_Your assignment_
Keep to one stretch of the data below, the lines from the one with "SBTiネットゼロ基準V2.0決定版：" up to and including the one with "Pronájem lodí v Blanes, Španělsko bez licence", and return that stretch exactly.

#####

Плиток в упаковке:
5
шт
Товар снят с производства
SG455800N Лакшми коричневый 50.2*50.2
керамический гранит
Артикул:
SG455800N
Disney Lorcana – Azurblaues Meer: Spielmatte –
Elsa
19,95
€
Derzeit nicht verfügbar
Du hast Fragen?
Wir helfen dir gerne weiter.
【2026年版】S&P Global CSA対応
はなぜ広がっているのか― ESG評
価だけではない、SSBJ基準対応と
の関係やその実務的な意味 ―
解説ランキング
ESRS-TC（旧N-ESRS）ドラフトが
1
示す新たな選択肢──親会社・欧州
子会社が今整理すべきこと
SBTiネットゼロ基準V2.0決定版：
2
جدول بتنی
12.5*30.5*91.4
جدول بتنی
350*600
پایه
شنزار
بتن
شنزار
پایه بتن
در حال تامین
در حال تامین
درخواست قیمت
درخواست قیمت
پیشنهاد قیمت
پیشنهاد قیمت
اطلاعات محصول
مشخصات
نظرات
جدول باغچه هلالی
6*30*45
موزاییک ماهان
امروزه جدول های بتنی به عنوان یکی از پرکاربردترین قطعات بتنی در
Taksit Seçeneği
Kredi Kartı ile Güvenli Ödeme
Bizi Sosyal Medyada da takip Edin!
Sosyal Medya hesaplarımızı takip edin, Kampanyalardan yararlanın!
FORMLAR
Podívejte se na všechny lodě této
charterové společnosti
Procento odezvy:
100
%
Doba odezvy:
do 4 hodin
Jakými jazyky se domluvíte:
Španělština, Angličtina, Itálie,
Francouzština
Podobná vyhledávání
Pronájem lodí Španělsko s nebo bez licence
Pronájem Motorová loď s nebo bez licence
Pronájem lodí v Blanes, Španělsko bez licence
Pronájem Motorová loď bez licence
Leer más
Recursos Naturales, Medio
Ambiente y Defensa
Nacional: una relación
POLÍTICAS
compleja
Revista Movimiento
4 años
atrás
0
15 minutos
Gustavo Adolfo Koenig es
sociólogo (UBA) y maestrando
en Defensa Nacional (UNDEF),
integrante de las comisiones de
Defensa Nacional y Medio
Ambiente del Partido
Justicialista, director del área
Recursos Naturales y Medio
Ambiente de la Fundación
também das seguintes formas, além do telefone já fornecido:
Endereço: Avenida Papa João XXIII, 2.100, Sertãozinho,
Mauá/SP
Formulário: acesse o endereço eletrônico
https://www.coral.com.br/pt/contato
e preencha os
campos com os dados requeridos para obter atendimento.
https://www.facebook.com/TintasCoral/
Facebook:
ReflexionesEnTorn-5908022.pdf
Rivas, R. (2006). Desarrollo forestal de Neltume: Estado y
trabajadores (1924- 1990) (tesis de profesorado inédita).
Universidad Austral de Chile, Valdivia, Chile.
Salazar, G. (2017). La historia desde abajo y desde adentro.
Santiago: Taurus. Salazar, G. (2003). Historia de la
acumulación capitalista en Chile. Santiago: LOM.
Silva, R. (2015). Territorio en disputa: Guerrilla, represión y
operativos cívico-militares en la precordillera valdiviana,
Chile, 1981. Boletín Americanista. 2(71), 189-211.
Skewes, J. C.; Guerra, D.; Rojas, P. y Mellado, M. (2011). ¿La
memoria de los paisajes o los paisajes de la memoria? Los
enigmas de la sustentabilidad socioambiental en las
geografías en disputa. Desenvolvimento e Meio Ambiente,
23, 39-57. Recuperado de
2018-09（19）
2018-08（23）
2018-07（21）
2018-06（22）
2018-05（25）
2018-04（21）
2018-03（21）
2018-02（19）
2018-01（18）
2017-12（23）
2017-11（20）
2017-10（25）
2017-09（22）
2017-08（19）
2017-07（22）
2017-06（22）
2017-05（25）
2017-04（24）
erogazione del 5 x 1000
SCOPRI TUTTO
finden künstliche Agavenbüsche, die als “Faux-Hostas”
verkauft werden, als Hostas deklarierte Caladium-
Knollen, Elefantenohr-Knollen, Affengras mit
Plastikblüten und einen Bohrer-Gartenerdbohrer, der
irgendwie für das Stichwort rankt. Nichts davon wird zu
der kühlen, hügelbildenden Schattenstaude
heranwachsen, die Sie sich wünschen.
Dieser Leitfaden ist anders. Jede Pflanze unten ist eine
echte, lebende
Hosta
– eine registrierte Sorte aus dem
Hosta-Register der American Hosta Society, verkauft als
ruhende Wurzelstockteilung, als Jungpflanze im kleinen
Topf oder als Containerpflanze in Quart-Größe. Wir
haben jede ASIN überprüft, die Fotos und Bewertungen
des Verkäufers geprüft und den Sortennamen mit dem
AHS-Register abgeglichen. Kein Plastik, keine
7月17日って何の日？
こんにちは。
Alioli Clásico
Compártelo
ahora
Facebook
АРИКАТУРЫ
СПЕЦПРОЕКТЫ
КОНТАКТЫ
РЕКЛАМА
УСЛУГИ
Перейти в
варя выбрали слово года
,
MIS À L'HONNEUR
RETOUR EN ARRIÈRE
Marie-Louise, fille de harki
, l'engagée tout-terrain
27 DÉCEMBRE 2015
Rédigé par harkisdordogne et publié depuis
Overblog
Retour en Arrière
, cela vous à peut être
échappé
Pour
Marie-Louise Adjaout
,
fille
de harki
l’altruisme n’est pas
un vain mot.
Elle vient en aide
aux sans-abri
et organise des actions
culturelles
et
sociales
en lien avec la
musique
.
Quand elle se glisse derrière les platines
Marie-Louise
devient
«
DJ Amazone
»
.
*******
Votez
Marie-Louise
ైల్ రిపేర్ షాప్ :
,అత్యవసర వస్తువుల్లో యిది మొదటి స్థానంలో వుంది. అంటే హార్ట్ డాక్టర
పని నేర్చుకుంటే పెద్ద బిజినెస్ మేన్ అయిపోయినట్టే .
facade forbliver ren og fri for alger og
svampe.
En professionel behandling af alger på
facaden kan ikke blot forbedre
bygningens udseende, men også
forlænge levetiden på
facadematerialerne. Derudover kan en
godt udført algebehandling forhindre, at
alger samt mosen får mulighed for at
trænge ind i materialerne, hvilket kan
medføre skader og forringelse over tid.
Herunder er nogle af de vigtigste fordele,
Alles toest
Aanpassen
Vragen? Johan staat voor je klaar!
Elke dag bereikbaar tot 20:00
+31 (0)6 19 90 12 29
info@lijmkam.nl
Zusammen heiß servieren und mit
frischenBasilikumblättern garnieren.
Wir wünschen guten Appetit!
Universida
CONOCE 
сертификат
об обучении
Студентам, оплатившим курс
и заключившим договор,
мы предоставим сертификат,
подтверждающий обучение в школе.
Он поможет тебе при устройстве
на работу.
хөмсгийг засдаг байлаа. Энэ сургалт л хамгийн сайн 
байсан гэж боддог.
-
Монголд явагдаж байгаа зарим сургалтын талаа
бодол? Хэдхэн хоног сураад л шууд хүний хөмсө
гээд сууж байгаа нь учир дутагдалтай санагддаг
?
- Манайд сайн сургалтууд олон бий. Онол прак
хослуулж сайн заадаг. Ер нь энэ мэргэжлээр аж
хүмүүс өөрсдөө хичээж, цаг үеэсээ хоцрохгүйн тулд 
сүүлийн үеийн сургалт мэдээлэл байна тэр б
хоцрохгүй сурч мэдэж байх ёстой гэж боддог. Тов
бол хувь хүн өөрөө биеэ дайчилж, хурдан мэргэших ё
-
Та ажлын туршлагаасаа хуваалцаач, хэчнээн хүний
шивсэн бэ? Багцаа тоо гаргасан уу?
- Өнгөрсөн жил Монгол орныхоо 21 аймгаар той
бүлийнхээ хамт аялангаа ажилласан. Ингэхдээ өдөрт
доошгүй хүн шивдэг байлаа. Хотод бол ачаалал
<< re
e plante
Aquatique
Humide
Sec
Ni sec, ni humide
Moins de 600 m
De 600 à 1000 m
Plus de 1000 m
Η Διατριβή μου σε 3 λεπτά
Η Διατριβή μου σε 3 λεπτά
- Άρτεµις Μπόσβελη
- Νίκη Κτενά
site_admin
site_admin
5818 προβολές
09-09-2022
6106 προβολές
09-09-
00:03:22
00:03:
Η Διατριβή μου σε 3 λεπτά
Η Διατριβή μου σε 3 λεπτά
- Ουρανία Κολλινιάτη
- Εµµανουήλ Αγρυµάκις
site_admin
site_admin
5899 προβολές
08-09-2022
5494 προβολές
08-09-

#####

_Final answer_
SBTiネットゼロ基準V2.0決定版：
2
جدول بتنی
12.5*30.5*91.4
جدول بتنی
350*600
پایه
شنزار
بتن
شنزار
پایه بتن
در حال تامین
در حال تامین
درخواست قیمت
درخواست قیمت
پیشنهاد قیمت
پیشنهاد قیمت
اطلاعات محصول
مشخصات
نظرات
جدول باغچه هلالی
6*30*45
موزاییک ماهان
امروزه جدول های بتنی به عنوان یکی از پرکاربردترین قطعات بتنی در
Taksit Seçeneği
Kredi Kartı ile Güvenli Ödeme
Bizi Sosyal Medyada da takip Edin!
Sosyal Medya hesaplarımızı takip edin, Kampanyalardan yararlanın!
FORMLAR
Podívejte se na všechny lodě této
charterové společnosti
Procento odezvy:
100
%
Doba odezvy:
do 4 hodin
Jakými jazyky se domluvíte:
Španělština, Angličtina, Itálie,
Francouzština
Podobná vyhledávání
Pronájem lodí Španělsko s nebo bez licence
Pronájem Motorová loď s nebo bez licence
Pronájem lodí v Blanes, Španělsko bez licence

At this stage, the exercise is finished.